What the task requires: Report each line of the records below that uses the word "Bank".

Extracted records
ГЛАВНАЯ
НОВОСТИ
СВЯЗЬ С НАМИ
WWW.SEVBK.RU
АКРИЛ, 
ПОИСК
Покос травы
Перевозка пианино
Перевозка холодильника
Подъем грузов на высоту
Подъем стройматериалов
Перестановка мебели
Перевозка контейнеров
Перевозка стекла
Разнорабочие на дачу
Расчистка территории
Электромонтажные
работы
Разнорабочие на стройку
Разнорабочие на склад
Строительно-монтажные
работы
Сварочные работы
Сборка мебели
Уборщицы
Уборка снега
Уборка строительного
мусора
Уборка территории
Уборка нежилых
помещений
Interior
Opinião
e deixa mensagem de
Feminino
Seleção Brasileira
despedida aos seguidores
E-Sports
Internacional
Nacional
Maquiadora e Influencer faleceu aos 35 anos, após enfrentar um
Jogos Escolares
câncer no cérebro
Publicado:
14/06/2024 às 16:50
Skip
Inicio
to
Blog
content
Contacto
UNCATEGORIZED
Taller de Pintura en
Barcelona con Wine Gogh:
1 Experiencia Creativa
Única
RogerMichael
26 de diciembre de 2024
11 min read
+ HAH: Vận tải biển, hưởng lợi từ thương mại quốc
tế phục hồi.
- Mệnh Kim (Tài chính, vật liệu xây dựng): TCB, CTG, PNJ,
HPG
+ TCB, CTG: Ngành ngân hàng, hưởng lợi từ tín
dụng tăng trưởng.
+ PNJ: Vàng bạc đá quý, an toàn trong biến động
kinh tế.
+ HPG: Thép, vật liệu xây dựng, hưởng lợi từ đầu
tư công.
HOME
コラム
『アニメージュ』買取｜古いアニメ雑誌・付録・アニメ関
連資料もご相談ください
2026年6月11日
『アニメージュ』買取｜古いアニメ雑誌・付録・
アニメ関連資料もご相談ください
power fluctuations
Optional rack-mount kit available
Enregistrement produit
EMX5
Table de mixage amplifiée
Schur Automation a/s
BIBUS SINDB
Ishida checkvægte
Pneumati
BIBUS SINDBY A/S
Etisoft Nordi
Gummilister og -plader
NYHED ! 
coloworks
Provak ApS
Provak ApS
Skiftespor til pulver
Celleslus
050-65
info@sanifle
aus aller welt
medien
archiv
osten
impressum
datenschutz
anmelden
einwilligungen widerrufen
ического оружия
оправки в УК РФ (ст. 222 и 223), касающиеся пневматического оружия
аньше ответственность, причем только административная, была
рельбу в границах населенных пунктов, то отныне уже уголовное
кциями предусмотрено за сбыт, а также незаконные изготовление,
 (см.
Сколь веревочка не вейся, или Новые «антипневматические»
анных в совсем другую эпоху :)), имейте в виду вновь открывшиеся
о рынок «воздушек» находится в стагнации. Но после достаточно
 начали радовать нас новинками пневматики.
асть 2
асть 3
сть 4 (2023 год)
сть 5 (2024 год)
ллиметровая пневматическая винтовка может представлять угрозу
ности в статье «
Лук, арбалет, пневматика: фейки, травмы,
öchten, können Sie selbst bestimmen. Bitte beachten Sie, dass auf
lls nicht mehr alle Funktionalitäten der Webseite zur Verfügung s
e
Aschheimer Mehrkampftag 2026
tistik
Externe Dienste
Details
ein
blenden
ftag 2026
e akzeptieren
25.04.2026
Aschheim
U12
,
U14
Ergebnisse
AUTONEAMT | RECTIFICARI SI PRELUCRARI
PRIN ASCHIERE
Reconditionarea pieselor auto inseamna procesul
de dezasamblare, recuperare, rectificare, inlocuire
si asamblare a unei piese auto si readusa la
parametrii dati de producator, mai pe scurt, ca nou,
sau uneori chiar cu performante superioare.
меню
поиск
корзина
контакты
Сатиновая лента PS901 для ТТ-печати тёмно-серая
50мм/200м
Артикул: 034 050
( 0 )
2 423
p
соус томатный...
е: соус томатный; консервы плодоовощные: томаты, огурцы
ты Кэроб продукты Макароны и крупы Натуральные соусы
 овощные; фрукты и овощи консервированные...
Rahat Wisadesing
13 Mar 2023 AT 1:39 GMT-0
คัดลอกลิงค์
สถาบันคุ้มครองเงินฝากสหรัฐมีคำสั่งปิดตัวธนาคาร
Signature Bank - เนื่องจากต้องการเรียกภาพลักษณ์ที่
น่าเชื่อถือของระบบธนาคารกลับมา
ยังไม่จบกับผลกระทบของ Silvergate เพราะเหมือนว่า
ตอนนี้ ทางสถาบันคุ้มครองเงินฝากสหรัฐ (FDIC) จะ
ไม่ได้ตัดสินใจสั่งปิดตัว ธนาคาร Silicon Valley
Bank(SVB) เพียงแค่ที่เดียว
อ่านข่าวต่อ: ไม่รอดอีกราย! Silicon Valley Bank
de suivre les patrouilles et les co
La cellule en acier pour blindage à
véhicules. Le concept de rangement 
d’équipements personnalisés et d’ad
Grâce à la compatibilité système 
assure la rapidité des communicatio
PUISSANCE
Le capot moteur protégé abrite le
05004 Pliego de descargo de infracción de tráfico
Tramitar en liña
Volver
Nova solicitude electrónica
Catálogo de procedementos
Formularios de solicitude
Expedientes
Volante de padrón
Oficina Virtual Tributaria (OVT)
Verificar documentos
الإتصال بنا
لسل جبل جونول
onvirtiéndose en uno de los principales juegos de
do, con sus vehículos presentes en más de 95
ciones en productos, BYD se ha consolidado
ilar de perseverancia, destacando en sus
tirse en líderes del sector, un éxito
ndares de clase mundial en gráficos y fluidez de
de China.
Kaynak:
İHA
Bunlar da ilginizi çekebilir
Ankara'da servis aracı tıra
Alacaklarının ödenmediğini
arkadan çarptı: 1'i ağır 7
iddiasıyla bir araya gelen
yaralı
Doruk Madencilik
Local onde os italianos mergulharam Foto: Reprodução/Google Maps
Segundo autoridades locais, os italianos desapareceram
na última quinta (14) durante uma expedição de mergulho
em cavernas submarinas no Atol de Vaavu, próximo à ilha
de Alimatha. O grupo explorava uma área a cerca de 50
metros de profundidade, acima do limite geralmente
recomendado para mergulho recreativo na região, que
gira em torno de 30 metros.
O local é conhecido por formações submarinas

Response to this exercise:
Signature Bank - เนื่องจากต้องการเรียกภาพลักษณ์ที่
Bank(SVB) เพียงแค่ที่เดียว
อ่านข่าวต่อ: ไม่รอดอีกราย! Silicon Valley Bank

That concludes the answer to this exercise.